Transformer Architecture Explained
Encoder, Decoder, Attention, and Feed-Forward Layers
Transformers are a neural network architecture designed to process sequences such as text, code, and even image patches. They became famous because they handle long range relationships more effectively than many earlier sequence models like recurrent neural networks. The 2017 paper Attention Is All You Need showed that attention mechanisms alone could drive powerful language understanding and generation. Today, transformers power chatbots, translation systems, search tools, and many modern AI applications.

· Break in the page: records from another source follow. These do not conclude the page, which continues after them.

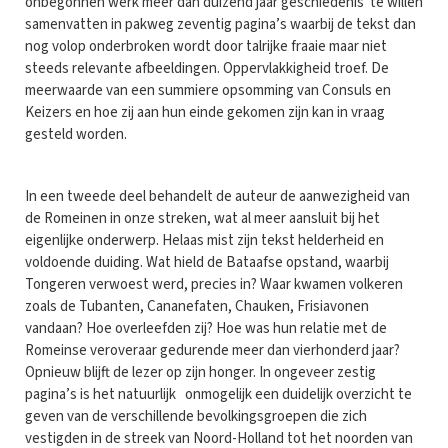
onbegonnen werk meer dan duizend jaar geschiedenis te willen
samenvatten in pakweg zeventig pagina’s waarbij de tekst dan
nog volop onderbroken wordt door talrijke fraaie maar niet
steeds relevante afbeeldingen. Oppervlakkigheid troef. De
meerwaarde van een summiere opsomming van Consuls en
Keizers en hoe zij aan hun einde gekomen zijn kan in vraag
gesteld worden.
In een tweede deel behandelt de auteur de aanwezigheid van
de Romeinen in onze streken, wat al meer aansluit bij het
eigenlijke onderwerp. Helaas mist zijn tekst helderheid en
voldoende duiding. Wat hield de Bataafse opstand, waarbij
Tongeren verwoest werd, precies in? Waar kwamen volkeren
zoals de Tubanten, Cananefaten, Chauken, Frisiavonen
vandaan? Hoe overleefden zij? Hoe was hun relatie met de
Romeinse veroveraar gedurende meer dan vierhonderd jaar?
Opnieuw blijft de lezer op zijn honger. In ongeveer zestig
pagina’s is het natuurlijk onmogelijk een duidelijk overzicht te
geven van de verschillende bevolkingsgroepen die zich
vestigden in de streek van Noord-Holland tot het noorden van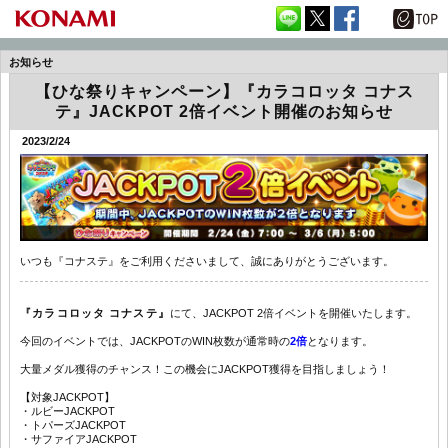
お知らせ
【ひな祭りキャンペーン】『カラコロッタ コナス
テ』JACKPOT 2倍イベント開催のお知らせ
2023/2/24
いつも『コナステ』をご利用くださいまして、誠にありがとうございます。
『カラコロッタ コナステ』
にて、JACKPOT 2倍イベントを開催いたします。
今回のイベントでは、JACKPOTのWIN枚数が通常時の
2倍
となります。
大量メダル獲得のチャンス！この機会にJACKPOT獲得を目指しましょう！
【対象JACKPOT】
・ルビーJACKPOT
・トパーズJACKPOT
・サファイアJACKPOT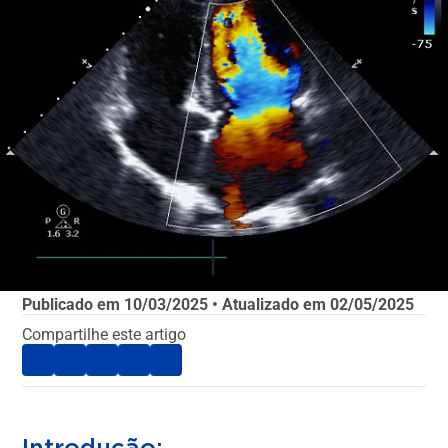
Publicado em
10/03/2025
• Atualizado em
02/05/2025
Compartilhe este artigo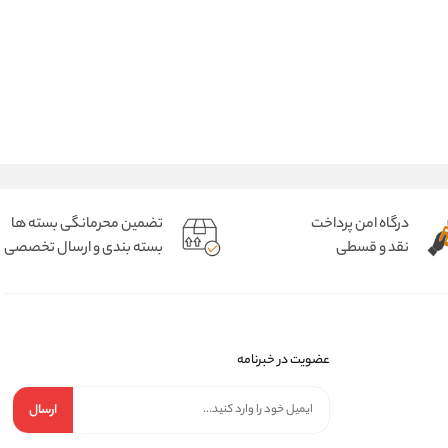
درگاه امن پرداخت
تضمین محرمانگی بسته ها
نقد و قسطی
بسته بندی و ارسال تخصصی
عضویت در خبرنامه
ارسال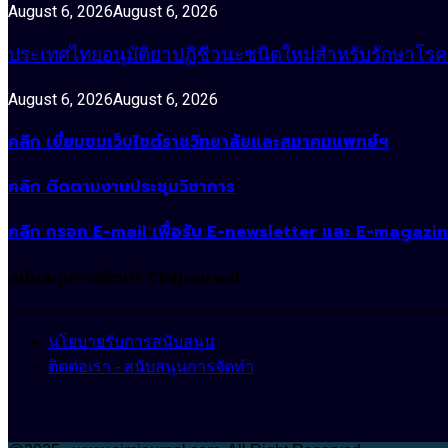
August 6, 2026
August 6, 2026
ประเทศไทยอนุมัติยาปฏิชีวนะชนิดใหม่สำหรับรักษาโรคหน
August 6, 2026
August 6, 2026
คลิก เยี่ยมชมเว็บไซต์ราชวิทยาลัยและสมาคมแพทย์ฯ
คลิก ติดตามงานประชุมวิชาการ
คลิก กรอก E-mail เพื่อรับ E-newsletter และ E-magazi
สนับสนุนการจัดทำ CIMjournal
นโยบายรับการสนับสนุน
ติดต่อเรา - สนับสนุนการจัดทำ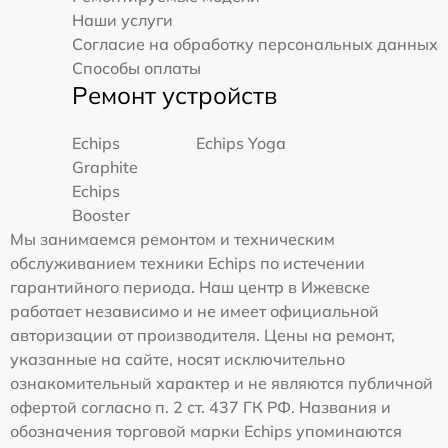
Наши услуги
Согласие на обработку персональных данных
Способы оплаты
Ремонт устройств
Echips
Echips Yoga
Graphite
Echips
Booster
Мы занимаемся ремонтом и техническим
обслуживанием техники Echips по истечении
гарантийного периода. Наш центр в Ижевске
работает независимо и не имеет официальной
авторизации от производителя. Цены на ремонт,
указанные на сайте, носят исключительно
ознакомительный характер и не являются публичной
офертой согласно п. 2 ст. 437 ГК РФ. Названия и
обозначения торговой марки Echips упоминаются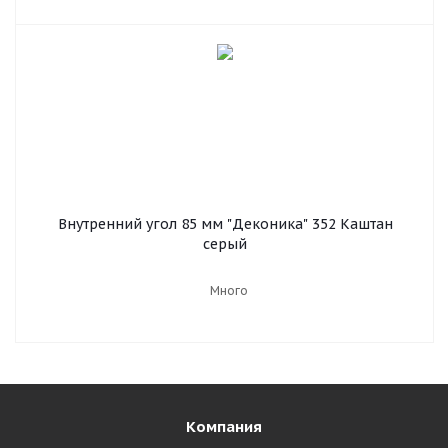
Внутренний угол 85 мм "Деконика" 352 Каштан
серый
Много
Компания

A transformer converts input tokens into vectors, adds positional information, and repeatedly refines those vectors through attention and feedforward layers. Self attention lets each token weigh the importance of other tokens in the sequence, which helps the model capture context. In encoder decoder versions, the encoder builds contextual representations and the decoder uses them to generate outputs one token at a time. Training adjusts millions or billions of parameters so the model assigns high probability to correct next tokens or target outputs.
Key Facts
- Token embeddings map discrete tokens to vectors: x_i in R^d_model
- Positional encoding adds order information: z_i = x_i + p_i
- Attention scores are computed by dot products: score(i,j) = q_i · k_j
- Scaled dot product attention: Attention(Q,K,V) = softmax(QK^T / sqrt(d_k))V
- Multi head attention runs several attention operations in parallel, then concatenates them: head_h = Attention(Q_h,K_h,V_h)
- Output probabilities are produced with a linear layer and softmax: P(token) = softmax(Wy + b)
Vocabulary
- Token
- A token is a basic unit of input such as a word, subword, or symbol that the model processes.
- Embedding
- An embedding is a learned vector representation that places similar tokens closer together in a high dimensional space.
- Self attention
- Self attention is a mechanism that lets each token compare itself with other tokens in the same sequence to gather context.
- Encoder
- The encoder is the part of a transformer that converts input tokens into contextualized internal representations.
- Decoder
- The decoder is the part of a transformer that uses previous outputs and encoder information to generate the next token.
Common Mistakes to Avoid
- Thinking attention is just selecting one important word, which is wrong because attention usually distributes weights across many tokens and combines their information.
- Ignoring positional encoding, which is wrong because attention alone does not inherently know token order in a sequence.
- Assuming the encoder and decoder are always both present, which is wrong because some transformers are encoder only or decoder only depending on the task.
- Forgetting the scaling factor sqrt(d_k) in attention, which is wrong because large dot products can make the softmax too sharp and hurt training stability.
Practice Questions
- 1 A model uses d_k = 64. In scaled dot product attention, by what number do you divide each entry of QK^T before applying softmax?
- 2 A sentence has 12 input tokens, and each token embedding has dimension d_model = 512. What is the shape of the embedding matrix for this single sentence before batching?
- 3 Explain why positional encoding is necessary in a transformer and what kind of information would be lost without it.